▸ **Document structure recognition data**
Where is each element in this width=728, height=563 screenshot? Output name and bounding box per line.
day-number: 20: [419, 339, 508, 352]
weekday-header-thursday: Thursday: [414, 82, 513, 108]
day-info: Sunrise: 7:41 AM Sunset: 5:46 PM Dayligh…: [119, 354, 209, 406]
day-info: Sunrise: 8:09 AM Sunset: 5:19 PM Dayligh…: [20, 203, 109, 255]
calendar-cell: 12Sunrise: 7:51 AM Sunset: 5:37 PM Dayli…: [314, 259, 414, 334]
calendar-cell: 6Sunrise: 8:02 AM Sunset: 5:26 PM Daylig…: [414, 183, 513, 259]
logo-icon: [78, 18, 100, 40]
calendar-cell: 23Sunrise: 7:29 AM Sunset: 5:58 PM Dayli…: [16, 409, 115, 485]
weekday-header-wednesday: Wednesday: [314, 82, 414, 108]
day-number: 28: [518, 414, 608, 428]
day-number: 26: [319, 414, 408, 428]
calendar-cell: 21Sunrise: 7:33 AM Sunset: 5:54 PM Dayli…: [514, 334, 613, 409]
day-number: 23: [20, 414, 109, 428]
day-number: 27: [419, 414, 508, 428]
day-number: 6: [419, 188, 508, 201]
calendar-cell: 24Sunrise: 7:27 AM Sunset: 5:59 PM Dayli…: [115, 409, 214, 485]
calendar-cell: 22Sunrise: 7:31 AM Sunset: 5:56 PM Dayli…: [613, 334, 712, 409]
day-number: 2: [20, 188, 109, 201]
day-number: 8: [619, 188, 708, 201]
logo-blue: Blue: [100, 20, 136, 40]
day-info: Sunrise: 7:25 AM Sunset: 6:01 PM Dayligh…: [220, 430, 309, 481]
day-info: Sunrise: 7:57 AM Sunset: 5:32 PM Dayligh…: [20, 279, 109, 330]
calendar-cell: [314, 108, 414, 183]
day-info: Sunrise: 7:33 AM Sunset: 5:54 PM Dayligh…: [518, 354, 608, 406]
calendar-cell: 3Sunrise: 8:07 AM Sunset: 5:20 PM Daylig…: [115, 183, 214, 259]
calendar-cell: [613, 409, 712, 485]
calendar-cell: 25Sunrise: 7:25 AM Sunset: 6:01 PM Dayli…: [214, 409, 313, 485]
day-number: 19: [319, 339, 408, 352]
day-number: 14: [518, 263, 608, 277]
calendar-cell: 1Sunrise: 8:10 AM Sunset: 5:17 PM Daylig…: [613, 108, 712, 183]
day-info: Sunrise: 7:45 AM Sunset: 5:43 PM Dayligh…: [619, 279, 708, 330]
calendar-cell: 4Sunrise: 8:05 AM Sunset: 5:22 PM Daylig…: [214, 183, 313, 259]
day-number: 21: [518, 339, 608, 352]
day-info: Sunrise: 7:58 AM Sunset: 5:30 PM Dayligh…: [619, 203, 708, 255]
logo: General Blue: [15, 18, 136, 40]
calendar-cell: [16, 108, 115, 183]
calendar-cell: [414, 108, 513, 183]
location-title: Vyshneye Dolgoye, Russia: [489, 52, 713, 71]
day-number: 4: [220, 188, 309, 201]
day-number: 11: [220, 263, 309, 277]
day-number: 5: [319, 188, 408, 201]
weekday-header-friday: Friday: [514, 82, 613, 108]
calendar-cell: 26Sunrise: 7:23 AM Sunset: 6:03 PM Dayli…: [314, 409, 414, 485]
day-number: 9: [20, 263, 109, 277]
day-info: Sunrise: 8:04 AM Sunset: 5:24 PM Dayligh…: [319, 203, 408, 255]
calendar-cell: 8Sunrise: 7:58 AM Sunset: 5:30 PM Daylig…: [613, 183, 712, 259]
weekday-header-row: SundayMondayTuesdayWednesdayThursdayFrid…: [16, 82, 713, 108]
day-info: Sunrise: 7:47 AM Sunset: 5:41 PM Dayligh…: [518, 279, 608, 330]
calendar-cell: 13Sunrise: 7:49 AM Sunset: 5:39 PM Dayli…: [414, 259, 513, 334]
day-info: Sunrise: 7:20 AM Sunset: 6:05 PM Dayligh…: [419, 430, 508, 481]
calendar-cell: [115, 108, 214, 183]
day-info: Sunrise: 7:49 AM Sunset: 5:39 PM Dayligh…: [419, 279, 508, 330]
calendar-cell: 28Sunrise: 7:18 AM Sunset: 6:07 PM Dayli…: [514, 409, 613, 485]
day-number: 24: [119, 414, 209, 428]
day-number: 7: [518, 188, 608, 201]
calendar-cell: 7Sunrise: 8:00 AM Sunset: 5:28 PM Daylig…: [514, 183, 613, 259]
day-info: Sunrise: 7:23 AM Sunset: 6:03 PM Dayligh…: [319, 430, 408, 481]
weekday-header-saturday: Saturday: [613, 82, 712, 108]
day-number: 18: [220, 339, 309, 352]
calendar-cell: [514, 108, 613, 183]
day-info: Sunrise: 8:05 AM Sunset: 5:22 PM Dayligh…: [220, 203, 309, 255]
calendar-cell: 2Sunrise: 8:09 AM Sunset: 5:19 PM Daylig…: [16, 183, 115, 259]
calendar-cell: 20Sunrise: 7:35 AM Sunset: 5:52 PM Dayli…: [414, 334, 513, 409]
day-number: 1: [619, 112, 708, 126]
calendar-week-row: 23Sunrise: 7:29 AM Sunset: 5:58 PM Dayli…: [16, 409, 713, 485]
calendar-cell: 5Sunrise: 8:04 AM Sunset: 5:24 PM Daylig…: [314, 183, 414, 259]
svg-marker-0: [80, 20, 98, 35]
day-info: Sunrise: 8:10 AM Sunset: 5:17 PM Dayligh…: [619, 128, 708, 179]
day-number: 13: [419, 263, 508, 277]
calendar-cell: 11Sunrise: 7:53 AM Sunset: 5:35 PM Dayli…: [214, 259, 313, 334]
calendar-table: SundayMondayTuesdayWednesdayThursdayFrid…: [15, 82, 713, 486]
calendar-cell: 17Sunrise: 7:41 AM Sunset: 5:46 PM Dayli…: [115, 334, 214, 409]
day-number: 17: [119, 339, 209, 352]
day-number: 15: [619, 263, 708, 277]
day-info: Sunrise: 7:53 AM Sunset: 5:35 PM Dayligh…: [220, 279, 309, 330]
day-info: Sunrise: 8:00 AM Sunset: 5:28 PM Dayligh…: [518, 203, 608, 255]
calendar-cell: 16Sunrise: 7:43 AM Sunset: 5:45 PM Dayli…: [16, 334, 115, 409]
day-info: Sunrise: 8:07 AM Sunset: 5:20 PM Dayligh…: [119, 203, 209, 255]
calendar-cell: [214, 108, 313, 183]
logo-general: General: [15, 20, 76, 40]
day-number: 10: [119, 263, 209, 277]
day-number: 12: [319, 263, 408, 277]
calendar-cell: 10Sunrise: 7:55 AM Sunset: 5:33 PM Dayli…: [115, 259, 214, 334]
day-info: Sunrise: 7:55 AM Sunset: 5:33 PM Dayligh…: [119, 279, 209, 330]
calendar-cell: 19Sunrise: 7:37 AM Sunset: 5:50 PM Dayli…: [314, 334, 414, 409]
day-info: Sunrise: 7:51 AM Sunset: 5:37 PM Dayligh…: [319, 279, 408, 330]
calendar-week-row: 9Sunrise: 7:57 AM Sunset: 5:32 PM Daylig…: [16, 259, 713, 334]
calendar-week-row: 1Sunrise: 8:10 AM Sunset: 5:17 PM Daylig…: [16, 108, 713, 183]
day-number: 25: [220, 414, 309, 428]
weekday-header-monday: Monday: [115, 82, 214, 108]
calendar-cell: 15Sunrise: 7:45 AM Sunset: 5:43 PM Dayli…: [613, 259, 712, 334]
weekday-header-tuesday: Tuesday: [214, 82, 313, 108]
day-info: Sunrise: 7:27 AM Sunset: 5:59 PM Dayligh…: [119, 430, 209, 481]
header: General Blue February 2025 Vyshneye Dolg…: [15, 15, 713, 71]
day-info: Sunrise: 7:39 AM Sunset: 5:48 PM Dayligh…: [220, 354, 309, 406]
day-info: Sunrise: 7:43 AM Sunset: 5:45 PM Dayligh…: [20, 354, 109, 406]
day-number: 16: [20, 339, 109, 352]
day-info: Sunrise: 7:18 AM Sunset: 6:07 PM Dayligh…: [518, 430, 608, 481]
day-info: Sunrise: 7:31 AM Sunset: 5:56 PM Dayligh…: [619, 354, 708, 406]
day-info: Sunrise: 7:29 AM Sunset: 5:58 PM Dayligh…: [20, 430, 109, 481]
---
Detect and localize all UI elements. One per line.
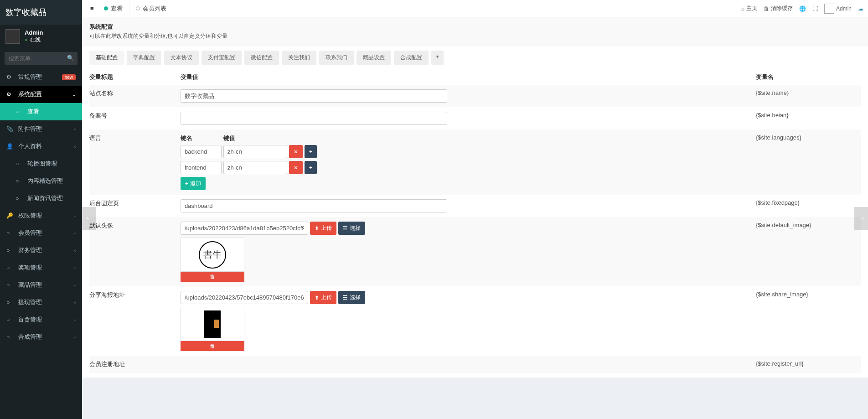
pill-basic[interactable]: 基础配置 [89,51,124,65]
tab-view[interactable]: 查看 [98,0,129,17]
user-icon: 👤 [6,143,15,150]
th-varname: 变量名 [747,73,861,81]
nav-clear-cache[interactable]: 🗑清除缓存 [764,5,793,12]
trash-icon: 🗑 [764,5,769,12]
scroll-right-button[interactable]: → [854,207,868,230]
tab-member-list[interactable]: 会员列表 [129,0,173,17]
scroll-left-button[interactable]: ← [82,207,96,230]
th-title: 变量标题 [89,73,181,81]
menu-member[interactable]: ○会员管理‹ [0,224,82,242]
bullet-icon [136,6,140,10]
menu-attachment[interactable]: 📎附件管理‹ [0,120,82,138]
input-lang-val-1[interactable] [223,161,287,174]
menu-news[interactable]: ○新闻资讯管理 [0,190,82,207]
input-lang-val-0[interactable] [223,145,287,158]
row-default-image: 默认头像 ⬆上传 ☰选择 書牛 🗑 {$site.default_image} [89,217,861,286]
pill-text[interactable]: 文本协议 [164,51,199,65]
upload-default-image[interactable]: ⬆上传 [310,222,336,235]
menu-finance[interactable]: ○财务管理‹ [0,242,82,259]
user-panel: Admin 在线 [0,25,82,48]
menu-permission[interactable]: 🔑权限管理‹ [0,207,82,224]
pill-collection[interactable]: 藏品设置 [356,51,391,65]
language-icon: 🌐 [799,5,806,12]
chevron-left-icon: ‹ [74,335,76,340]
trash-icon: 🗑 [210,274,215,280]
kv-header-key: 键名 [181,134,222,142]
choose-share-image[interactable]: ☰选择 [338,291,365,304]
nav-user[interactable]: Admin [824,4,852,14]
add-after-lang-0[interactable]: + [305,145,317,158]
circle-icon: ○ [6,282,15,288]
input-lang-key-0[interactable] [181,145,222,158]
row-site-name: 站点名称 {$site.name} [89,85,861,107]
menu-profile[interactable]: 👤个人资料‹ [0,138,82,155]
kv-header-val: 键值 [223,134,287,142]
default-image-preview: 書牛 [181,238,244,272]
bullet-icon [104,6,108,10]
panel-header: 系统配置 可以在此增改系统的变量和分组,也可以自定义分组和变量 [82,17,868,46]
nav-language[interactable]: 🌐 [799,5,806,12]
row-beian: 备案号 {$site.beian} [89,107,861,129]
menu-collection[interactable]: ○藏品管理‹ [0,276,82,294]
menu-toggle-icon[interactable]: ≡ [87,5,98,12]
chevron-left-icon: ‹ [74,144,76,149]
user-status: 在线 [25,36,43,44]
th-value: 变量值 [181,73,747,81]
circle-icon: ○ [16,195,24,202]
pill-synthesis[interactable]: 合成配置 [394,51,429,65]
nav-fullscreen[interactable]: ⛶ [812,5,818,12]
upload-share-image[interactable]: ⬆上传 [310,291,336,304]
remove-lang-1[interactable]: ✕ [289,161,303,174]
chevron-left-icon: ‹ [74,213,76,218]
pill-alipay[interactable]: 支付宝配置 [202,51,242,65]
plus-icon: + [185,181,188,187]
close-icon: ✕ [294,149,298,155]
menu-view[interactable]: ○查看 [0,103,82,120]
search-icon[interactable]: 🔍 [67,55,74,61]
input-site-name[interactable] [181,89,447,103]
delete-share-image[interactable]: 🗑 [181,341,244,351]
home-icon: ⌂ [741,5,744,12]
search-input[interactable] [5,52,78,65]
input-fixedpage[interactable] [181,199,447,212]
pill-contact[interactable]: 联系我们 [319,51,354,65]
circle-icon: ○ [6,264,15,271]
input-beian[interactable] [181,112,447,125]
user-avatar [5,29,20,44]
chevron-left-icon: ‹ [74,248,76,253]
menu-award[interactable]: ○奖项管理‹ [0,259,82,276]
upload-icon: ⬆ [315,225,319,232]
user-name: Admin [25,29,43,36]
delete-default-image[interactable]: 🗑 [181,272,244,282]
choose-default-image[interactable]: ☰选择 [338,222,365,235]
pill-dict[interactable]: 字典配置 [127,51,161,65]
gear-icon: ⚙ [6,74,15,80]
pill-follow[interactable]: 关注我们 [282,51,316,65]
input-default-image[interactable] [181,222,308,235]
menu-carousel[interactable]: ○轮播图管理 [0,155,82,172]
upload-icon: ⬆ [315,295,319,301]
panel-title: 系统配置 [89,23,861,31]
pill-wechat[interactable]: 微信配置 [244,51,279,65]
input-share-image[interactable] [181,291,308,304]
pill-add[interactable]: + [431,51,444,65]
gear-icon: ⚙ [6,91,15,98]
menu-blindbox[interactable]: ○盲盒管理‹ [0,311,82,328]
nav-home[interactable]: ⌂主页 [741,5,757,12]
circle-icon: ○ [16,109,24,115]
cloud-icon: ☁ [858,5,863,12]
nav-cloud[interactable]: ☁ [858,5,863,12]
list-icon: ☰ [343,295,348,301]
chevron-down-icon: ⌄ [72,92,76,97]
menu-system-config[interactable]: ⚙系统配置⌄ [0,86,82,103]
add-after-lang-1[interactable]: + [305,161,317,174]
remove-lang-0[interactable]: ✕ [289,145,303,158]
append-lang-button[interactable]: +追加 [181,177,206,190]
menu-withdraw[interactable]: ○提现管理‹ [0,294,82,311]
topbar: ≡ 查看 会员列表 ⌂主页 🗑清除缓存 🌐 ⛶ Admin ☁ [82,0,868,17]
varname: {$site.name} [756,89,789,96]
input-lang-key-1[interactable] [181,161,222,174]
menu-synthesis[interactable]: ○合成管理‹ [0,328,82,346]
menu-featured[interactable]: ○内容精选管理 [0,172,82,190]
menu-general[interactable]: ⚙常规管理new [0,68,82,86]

▸ **Instructions for the task**
Each line above that contains the word "Vyshneye" should be returned.

▸ **Finished exercise**
location-title: Vyshneye Dolgoye, Russia: [489, 52, 713, 71]
header: General Blue February 2025 Vyshneye Dolg…: [15, 15, 713, 71]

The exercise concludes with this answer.